To be quite honest.. I totally forgot about them until the next year. This patch is tiny and was started from 2 canes about 16 years ago. These berries were my little sister's favorite. When she was very little, it was one of the few foods she would whole heartedly devour. That was one of my jobs as a little kid.. and to get me and my next younger sister to pick enough of them, my Mom paid us $1 a pint. Back then.. and at the age of 7.. that was big bucks! Anyways.. we put these in closer to that house so my Mom could grab some easily for my sister. They are kept somewhat in check by mowing as they are right next to the field.
These can also be propagated by seed.
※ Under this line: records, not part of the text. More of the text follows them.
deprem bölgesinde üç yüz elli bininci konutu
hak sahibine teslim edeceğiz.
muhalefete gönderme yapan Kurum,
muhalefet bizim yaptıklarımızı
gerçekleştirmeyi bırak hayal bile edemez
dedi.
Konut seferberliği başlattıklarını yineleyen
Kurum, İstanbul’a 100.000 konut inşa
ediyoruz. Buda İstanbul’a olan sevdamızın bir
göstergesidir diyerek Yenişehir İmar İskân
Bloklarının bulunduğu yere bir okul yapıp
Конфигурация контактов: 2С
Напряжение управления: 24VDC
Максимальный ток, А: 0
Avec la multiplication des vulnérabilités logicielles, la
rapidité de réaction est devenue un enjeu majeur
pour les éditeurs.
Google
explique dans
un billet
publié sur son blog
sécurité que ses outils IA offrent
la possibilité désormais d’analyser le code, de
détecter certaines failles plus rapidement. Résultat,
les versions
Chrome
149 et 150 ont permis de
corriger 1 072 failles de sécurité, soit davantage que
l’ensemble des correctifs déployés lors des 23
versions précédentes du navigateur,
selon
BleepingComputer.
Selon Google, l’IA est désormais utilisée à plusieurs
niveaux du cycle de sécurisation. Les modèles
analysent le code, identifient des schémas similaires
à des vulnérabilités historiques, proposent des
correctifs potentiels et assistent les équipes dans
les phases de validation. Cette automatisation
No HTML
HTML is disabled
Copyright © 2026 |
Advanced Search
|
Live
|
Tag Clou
The seeds do need cold stratification to germinate. These are sort of an understory plant. By that I mean they can survive ok in the dappled light, but do best on the edge of a forest setting. They need and like enough sunlight to produce fruit, but do well with a little protection from trees. They do fine in clay soils, but need drainage. If planting in an open sunny area, make sure to water when it is setting fruit should the rain be scarce.
While a lot of critters like the fruit (birds, raccoons, etc.).. deer, rabbits and goats like the leaves. The canes start setting fruit on the 2nd year. You can try to somewhat train/ restrain them along a fence. That would make picking the easier as they tend to make a clump if allowed to do what they will. We just let them go wild.. then whine and complain when it is time to harvest.. the whole time vowing to end the shenannigans and get them under control. Almost 3 decades of the same routine and we have yet to make the canes play nice! lol
So if you happen across some black caps, give them a taste. If you run across one that has nice plump, easily picked berries that taste amazing.. please consider propagating them! Most of the cultivars out there are from discoveries made out in the woods!
(Although very hardy.. keep spacing away from raspberries. These wild counterparts often bully their way past pests and diseases.. something that the very selectively cultivated red raspberry might not be able to withstand. They can cross pollinate, but these plants do most of their reproduction by rooting at the tips of the canes. They initially grow up.. then flop over.. almost like watching nature's Slinky travel across an area. Several of the "purple" raspberry cultivars.. are crosses of red raspberry to black raspberry.)